GIVEN RECORDS:
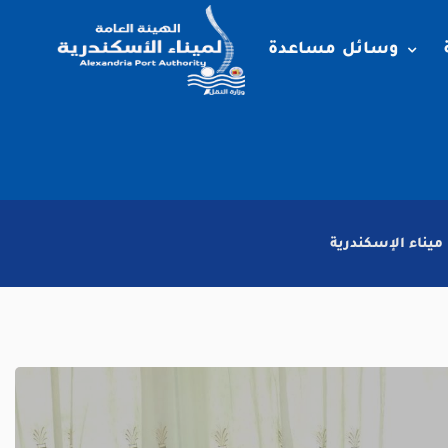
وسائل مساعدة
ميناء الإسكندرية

...

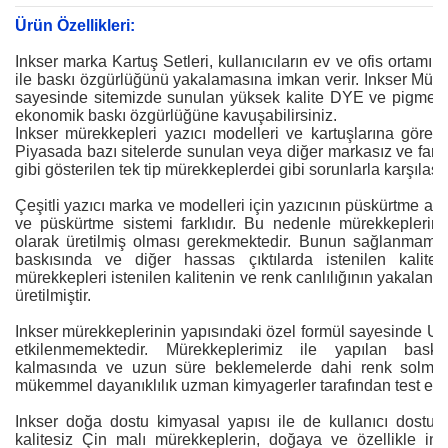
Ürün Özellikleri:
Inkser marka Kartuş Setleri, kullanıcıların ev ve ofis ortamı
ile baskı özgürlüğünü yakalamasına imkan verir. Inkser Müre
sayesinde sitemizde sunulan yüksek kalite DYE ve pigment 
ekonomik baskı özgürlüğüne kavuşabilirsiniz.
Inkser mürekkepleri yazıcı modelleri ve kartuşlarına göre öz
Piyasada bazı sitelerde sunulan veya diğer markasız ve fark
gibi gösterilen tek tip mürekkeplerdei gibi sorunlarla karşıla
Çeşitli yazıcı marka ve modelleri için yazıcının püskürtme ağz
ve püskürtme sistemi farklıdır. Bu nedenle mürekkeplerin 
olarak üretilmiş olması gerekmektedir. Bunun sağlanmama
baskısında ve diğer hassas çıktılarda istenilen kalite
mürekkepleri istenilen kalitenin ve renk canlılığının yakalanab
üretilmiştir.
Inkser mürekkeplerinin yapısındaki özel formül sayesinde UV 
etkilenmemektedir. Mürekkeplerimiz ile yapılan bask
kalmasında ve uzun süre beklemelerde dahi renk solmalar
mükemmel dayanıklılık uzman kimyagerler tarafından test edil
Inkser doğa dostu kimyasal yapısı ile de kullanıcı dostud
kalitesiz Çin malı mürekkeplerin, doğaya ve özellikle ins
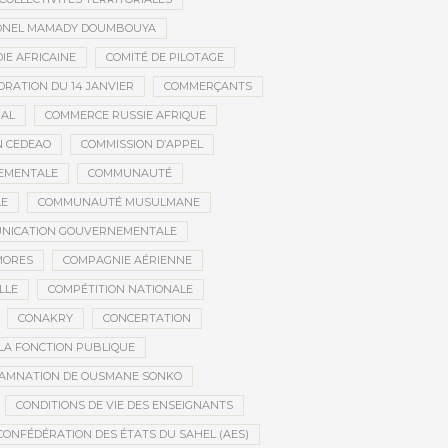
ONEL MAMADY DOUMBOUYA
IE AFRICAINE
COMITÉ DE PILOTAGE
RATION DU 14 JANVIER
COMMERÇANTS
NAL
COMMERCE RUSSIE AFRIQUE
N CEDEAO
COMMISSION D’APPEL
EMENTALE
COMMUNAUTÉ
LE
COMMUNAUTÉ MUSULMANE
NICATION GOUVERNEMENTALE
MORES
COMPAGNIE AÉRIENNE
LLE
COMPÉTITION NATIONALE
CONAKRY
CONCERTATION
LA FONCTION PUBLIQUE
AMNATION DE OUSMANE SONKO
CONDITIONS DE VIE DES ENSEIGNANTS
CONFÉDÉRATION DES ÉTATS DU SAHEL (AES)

--

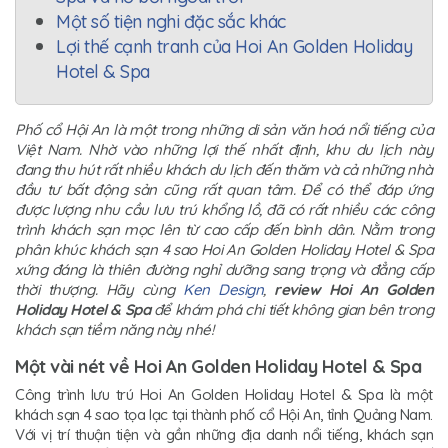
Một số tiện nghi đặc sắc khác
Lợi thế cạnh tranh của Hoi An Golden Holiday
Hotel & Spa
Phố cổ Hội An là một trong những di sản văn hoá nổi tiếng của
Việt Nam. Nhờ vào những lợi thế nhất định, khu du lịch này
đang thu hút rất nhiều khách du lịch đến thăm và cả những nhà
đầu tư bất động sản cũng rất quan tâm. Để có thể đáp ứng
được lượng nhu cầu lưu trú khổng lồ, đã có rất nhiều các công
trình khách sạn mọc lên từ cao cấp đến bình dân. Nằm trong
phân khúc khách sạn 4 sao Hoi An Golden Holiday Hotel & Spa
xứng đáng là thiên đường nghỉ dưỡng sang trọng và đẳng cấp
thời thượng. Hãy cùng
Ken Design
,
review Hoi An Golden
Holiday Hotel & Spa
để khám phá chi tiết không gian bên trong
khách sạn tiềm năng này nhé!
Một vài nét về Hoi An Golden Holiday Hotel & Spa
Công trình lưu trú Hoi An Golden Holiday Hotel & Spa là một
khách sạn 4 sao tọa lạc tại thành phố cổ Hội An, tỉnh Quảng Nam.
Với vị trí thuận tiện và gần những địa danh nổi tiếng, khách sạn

YOUR OBJECTIVE: Once you have identified the lines above that contain "khách", copy each of them.

SOLUTION:
đang thu hút rất nhiều khách du lịch đến thăm và cả những nhà
trình khách sạn mọc lên từ cao cấp đến bình dân. Nằm trong
phân khúc khách sạn 4 sao Hoi An Golden Holiday Hotel & Spa
khách sạn tiềm năng này nhé!
khách sạn 4 sao tọa lạc tại thành phố cổ Hội An, tỉnh Quảng Nam.
Với vị trí thuận tiện và gần những địa danh nổi tiếng, khách sạn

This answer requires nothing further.